The maintenance of the average pupil size of 1.5 to 2 mm for 10 hours is a biomarker of the formulations’ efficacy. Both formulations demonstrated rapid onset of action with 73% and 62% of treated patients achieving a 3-line or greater improvement within 30 minutes for LNZ100 and LNZ101 respectively, compared to 8% for vehicle.
Feedback from the patients treated with the active formulations indicated that both were well-tolerated and there were no serious drug-related adverse events.
Based on these positive outcomes, the company plans to start phase 3 pivotal trials shortly.
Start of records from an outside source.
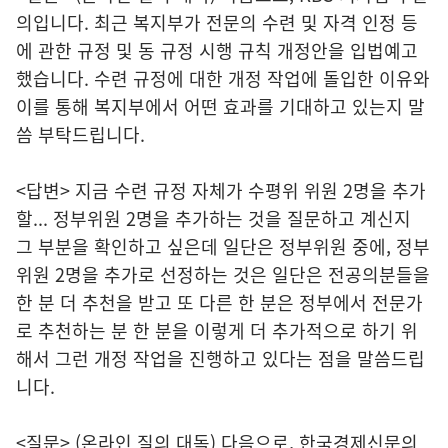
의입니다. 최근 복지부가 전문의 수련 및 자격 인정 등
에 관한 규정 및 동 규정 시행 규칙 개정안을 입법예고
했습니다. 수련 규정에 대한 개정 작업에 돌입한 이유와
이를 통해 복지부에서 어떤 효과를 기대하고 있는지 말
씀 부탁드립니다.
<답변> 지금 수련 규정 자체가 수평위 위원 2명을 추가
할... 정부위원 2명을 추가하는 것을 질문하고 계신지
그 부분을 확인하고 싶은데 일단은 정부위원 중에, 정부
위원 2명을 추가로 선정하는 것은 일단은 전공의분들을
한 분 더 추천을 받고 또 다른 한 분은 정부에서 전문가
로 추천하는 분 한 분을 이렇게 더 추가적으로 하기 위
해서 그런 개정 작업을 진행하고 있다는 점을 말씀드립
니다.
<질문> (온라인 질의 대독) 다음으로, 한국경제신문의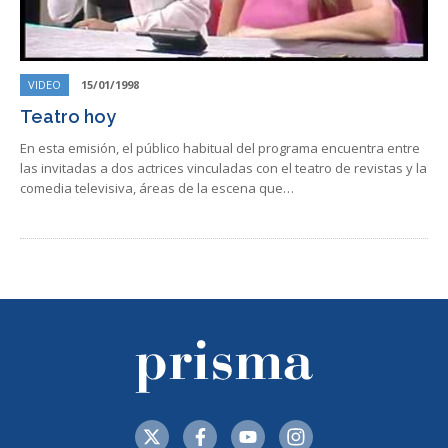
VIDEO
15/01/1998
Teatro hoy
En esta emisión, el público habitual del programa encuentra entre
las invitadas a dos actrices vinculadas con el teatro de revistas y la
comedia televisiva, áreas de la escena que…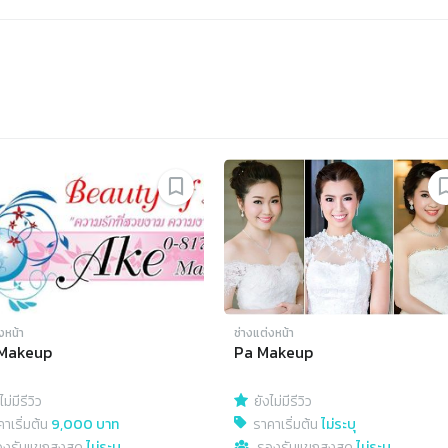
งหน้า
ช่างแต่งหน้า
Makeup
Pa Makeup
ไม่มีรีวิว
ยังไม่มีรีวิว
าเริ่มต้น
9,000 บาท
ราคาเริ่มต้น
ไม่ระบุ
องรับแขกสูงสุด
ไม่ระบุ
รองรับแขกสูงสุด
ไม่ระบุ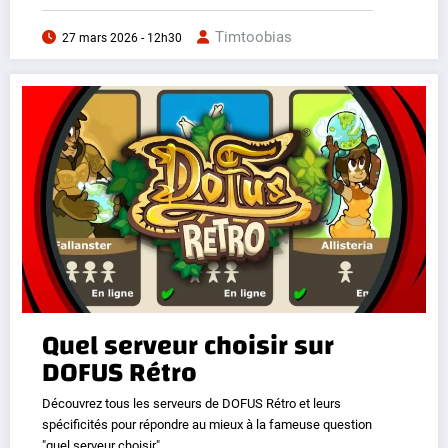
Timtoobias
27 mars 2026 - 12h30
Quel serveur choisir sur
DOFUS Rétro
Découvrez tous les serveurs de DOFUS Rétro et leurs
spécificités pour répondre au mieux à la fameuse question
"quel serveur choisir".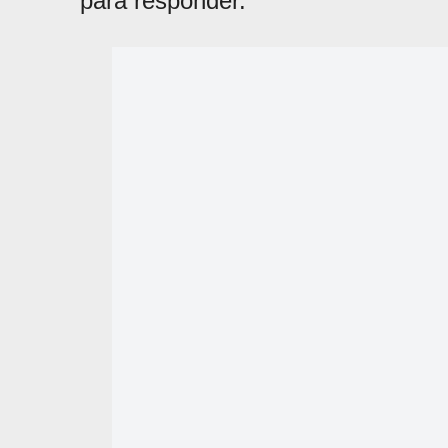
para responder.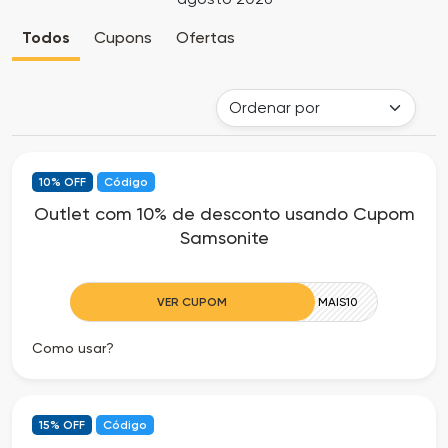
Cia
Todas
Todos
Cupons
Ofertas
dos
as
Descontos
Lojas
Todos
10% OFF
Código
os
Outlet com 10% de desconto usando Cupom
Samsonite
Departamentos
Todas
VER CUPOM
MAIS10
as
Como usar?
Categorias
15% OFF
Código
Todas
“We know that the majority of presbyopia patients are looking for a product that is highly effective in improving near vision for their full workday. Our best-in-class results clearly reflect this ideal profile, with 10-hour efficacy, and further extends our potential for category leadership,” according to Eef Schimmelpennink, President and CEO of LENZ. “I look forward to our upcoming pivotal trials.”
INSIGHT Phase 2 Trial
The INSIGHT trial (NCT05294328) was a multicenter, double-masked, randomized, crossover, active and vehicle-controlled, safety and efficacy study with a study population that ranged in age from 46 to 73 years and a range of refractive errors from -3.25 diopters (D) of spherical equivalent (SE) to +1.5 D SE.
The trial enrolled 67 subjects, including some who had undergone a previous vision correction or who were pseudophakic.